Chapitre 2 (2/3)
Ils taillaient leur chemin à travers les buissons, écrasant les ronces, se tailladant parfois. Le soleil couchant n'était plus qu'une tache orangée, déversant ses dernières lueurs à travers le ramage des chênes. Astark eut tout le mal du monde à suivre l'assassin, qui se mouvait comme une ombre. Les fougères s'agitaient à peine sur son passage, sa foulée glissait comme une brise sur la glace. De son côté, les branches craquaient et s'accrochaient à la soie fine qu'il portait. Leur marche accaparait tant Astark qu'il ne put poser la question qui lui brûlait les lèvres.

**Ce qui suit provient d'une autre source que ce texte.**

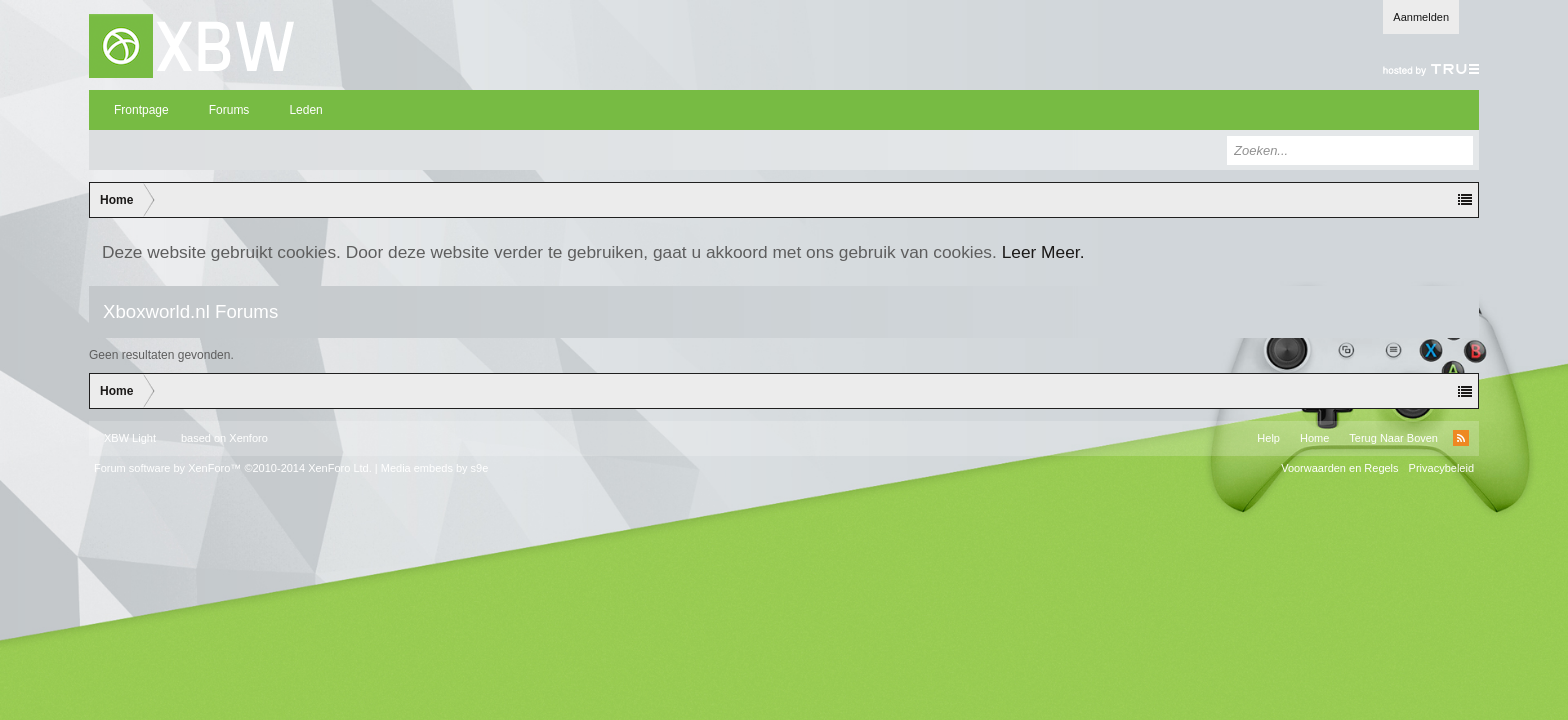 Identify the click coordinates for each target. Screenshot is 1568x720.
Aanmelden (1421, 17)
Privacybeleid (1441, 468)
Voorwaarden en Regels (1339, 468)
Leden (305, 110)
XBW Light (130, 438)
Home (1314, 438)
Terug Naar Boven (1393, 438)
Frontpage (141, 110)
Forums (229, 110)
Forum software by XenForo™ (233, 468)
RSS (1461, 438)
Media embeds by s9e (435, 468)
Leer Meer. (1043, 252)
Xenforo (248, 438)
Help (1268, 438)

La forêt s’éclaircissait, et il reconnut les hautes falaises qui bordaient la côte. La vaste plaine rocailleuse s'élevait à plusieurs dizaines de mètres au-dessus de la mer. Le vent y sifflait tant il soufflait, et charriait avec lui quelques pierres qui avait déjà assommé le promeneur imprudent. Le fracas des vagues qui s'encastraient contre les rochers plus bas coupait toute tentative de conversation entre les deux compères. La lumière du phare d'Arathor illuminait les hautes roches des centaines de mètres plus loin. On pouvait voir sur la mer, étendue noire ou perçait encore un dernier rayon de soleil, les galères et leurs lanternes fantomatiques qui se baladaient au gré des vagues.
L'homme en noir qui accompagnait Astark lui fit signe de suivre, ce qu'il avait pris pour une lanterne de bateau, était une torche accrochée à même la falaise. Elle marquait le début d'un escalier, ciselé dans la roche de telle sorte qu'on ne puisse le remarquer sans se tenir ici-même. La faible flamme menaçait constamment de s'éteindre sous les puissants assauts du vent, et reprenait en laissant échapper la fumée noire de la graisse encore brûlante. Des accroches en fer rouillées parsemaient la paroi pour assurer la descente, ils s'y engouffrèrent. Même pour Astark, qui avait toujours aimé se crapahuter le long des falaises et du port, la descente était risquée. Les marches humides glissaient sous ses chausses de villes, les vagues projetaient leurs écumes jusqu'ici, et il ne leur fallut pas long pour être trempés jusqu'aux os. Ses mains s’agrippaient solidement aux anneaux de fer dans la roche. Ses jambes patinèrent plusieurs fois, s'accompagnant invariablement d'une poussée adrénaline.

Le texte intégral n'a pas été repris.